Wednesday, February 10, 2010

Two-some trouble.

Its been a week since the blog's 'rolled out', and I feel empty already. A feeling of emptiness creeps inside and it scares me to have nothing to say. I'm sure you'd all concur to the fact that with constant access to internet, you get hooked on to a lot of nonsense - mostly the hazaar social networks/instant messaging services and the sorts; and I haven't been any different, being compulsively hooked on to Facebook prying around for interesting photos/videos/funnily-philosophical-status updates or spending time logged on - awaiting some long lost friend to mail me on one of my accounts, all the while surfing around, looking for something interesting to read. This takes up most of my time online, in fact most of the time I'm not asleep is spent thus - completely unavailing. And therefore as a result, I realize I have nothing much to say; if not nothing at all. Not valid reasoning you'd say, neither outrightly deductive nor entirely inductive, but the fact remains that as I write this, I still am thinking of what to write next!

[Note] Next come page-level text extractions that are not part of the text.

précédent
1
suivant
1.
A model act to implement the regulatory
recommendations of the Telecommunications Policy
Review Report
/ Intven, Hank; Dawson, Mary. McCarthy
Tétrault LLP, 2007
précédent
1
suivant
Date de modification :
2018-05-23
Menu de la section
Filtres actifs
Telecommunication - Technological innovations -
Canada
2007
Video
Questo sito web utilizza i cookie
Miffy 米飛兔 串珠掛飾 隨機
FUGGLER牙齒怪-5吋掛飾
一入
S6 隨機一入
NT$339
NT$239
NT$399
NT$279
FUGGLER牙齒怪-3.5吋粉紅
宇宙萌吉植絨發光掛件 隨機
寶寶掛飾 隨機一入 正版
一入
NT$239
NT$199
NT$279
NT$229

Neither has the week been anything more than exceptionally average. Its been cold and windy, and with the intermittent rains, made getting out of the comforts of a house a displeasing exercise. I did so, though, every evening when I religiously packed my bag to hit the REC (short for Student Recreation Center) where I swam nearly a third of a mile and played table tennis/badminton for a while before one of us decided it was time to get back home (to a not so sumptuous dinner). Watched a few movies, one of which, presumably French - 'Daughter of Keltoum' had quite a touching story to tell and I'd recommend it to anyone who found 'Babel' interesting. Also finished another 20 odd pages off what I choose to believe is the best book I've ever laid my hands on (talks a lot of the prolificacy of my reading). The coming few days are forecast to be colder than before, and I'm already expecting another period of - mental lassitude, dissatisfaction at life at large, having nothing important to do although I know I have quite a few, another unproductive week, and a not so fun-filled weekend! 

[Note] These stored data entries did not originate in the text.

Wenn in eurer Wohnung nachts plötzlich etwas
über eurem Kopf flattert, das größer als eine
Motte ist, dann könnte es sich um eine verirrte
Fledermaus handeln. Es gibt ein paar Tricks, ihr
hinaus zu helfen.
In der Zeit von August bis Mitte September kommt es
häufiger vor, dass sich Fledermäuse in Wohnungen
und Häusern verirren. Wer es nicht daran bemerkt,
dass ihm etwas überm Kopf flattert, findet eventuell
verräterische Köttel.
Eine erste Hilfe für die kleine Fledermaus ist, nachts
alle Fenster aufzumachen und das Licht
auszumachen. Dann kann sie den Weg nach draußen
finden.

With this, I end this essay ordinaire on the nothingness that defined the past week. Adios. 

Thursday, February 4, 2010

...and then, where was I?!

Waking up to another lazy Spring afternoon, I saw nothing better than to sit in the hall - pleasing my senses to the sounds of water dripping from the awnings on the small puddles of water that formed overnight. Silly as it may seem, I tried to match its rhythm, the pitter-patter of water drops to the ticking of the clock in the room, the only other discernible sound I sense, apart from the low whirring sound of my laptop's fan, and soon dismissed this little fancy of mine. Every once and again as I open the door, the slight drizzle, or the rare heavy, moisture laden gust of wind broke into the hall, beckoning me to the beautiful weather outside.

And all the while, I had been pondering over starting this; having deliberated for quite a few years now, I was rationalizing why I should or not. I found there was no answer. And now, after a rather child-like thought of 'Why not?' took over me, I find myself writing this inane stub of an introductory blog. So...

Hi!
I am no one in particular; just another Indian graduate student in the US of A, with that same familiar feel of 'being lost in a jungle so immense, there is no going back' shared by quite a few of us. Yet, there is something enchanting about it, that on the rare times you do find your way out, it'd be (still be) impossible (if not impossible) to do so. I come with rustic views; from a rather 'remote' part of India - a land of many a myth and mysteries, Southies and Northies, rotis and sabzis, computers and ITES. Funnily, as I read the previous line over, I find a zillion descriptions that I've missed and could've been a lot more apt, and hence I leave it all to readers' discretion.

Here, you'll mainly find my million lamentations and sighs, a few cherished moments of bliss, memories and a lot more general 'BS'ing. Feel free to comment.